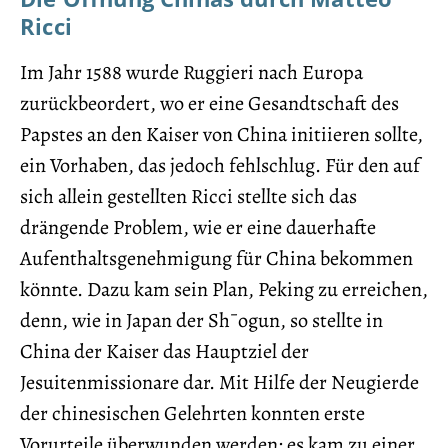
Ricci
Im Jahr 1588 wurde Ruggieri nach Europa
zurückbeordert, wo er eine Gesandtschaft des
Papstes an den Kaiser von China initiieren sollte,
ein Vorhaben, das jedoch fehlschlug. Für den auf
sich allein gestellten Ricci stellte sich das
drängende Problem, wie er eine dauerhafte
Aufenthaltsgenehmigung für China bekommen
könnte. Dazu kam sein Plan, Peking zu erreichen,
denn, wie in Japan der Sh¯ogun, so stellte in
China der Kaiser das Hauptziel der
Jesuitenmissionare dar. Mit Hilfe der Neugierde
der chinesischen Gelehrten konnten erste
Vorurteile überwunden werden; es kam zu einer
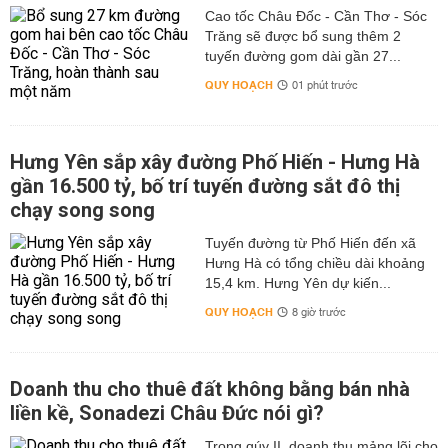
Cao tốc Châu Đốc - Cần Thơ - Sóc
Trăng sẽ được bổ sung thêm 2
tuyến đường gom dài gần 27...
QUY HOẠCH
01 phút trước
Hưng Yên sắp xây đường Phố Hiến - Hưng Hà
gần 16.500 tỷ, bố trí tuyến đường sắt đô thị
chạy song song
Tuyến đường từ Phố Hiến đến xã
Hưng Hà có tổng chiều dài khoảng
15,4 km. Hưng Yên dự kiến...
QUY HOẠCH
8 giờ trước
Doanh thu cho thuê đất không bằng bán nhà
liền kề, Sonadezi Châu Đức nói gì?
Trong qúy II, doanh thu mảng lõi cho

★ ★ ★

• [ASSIGNMENT]: Count lines, not occurrences: report how many lines in the entries above include the word "Hiến", as a number alone.

• [TASK RESULT]: 2